I think Marcelo will be okay. I have a feeling he will find his own unique place in the real world where he can be who he is. I’m happy with how the book ended, but I do wonder sometimes about some of the struggles that await him.
Marcelo in the Real World is your third book. How long did it take to write? Was it more or less difficult than the earlier books?
I think the whole process of writing and revising took about three years. There were many times when it seemed as if I were just taking dictation and other times when I struggled on a paragraph for days. It was harder to write than the earlier books because it was a more ambitious and challenging book.
You have a new novel coming out soon called The Last Summer of the Death Warriors.
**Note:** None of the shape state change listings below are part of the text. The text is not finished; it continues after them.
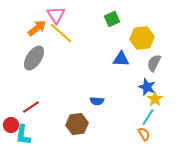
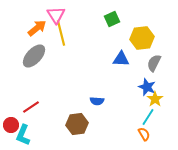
yellow line: rotated 35 degrees clockwise
gray ellipse: moved 2 px up; rotated 10 degrees clockwise
cyan L-shape: rotated 15 degrees clockwise
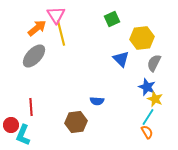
blue triangle: rotated 42 degrees clockwise
yellow star: rotated 14 degrees counterclockwise
red line: rotated 60 degrees counterclockwise
brown hexagon: moved 1 px left, 2 px up
orange semicircle: moved 3 px right, 2 px up
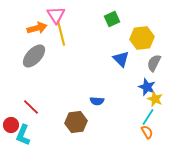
orange arrow: rotated 24 degrees clockwise
red line: rotated 42 degrees counterclockwise
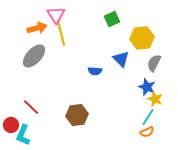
blue semicircle: moved 2 px left, 30 px up
brown hexagon: moved 1 px right, 7 px up
orange semicircle: rotated 96 degrees clockwise
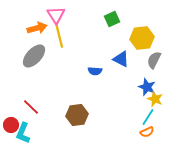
yellow line: moved 2 px left, 2 px down
blue triangle: rotated 18 degrees counterclockwise
gray semicircle: moved 3 px up
cyan L-shape: moved 2 px up
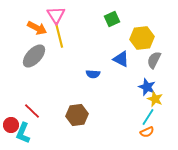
orange arrow: rotated 42 degrees clockwise
blue semicircle: moved 2 px left, 3 px down
red line: moved 1 px right, 4 px down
Can you tell me a little something about it?
The Last Summer of the Death Warriors is about two very different young men who are brought together by circumstances. Pancho Sanchez believes his sister has been murdered and is out to avenge his killer. He is brought to an orphanage in Las Cruces, New Mexico where he is given the job of assisting D.Q. (short for Daniel Quentin), a seventeen-year-old who has a rare form of brain cancer. D.Q. is highly intelligent and philosophical and is writing the Death Warrior’s Manifesto, a statement of how to live life with dignity and courage. Pancho and D.Q. travel to Albuquerque, where D.Q is to undergo experimental treatments, where Pancho hopes to finds his sister’s killer and where they both fall for the same girl. It’s a story about courage and faith and the transforming power of friendship.
Can you talk about your writing process? For example, how many days a week do you write? For how long? Do you outline your novels? And so on.
I have a day job as a lawyer. I work with a State Agency that finances developments for low-income housing. I try to write a page or an hour a day in the evening but sometimes my brain is all used up. I then wait until weekends to catch up a little. I try to write out a first draft without thinking too much about it and then I go back and revise.
What are some of your favorite books? Who are some of your favorite writers?
I like Flannery O’Connor and Annie Dillard. Don Quixote remains my favorite book. It was an inspiration for The Last Summer of the Death Warriors.
What are you working on now?
I’m working on a book written from the perspective of two young women. Wish me luck!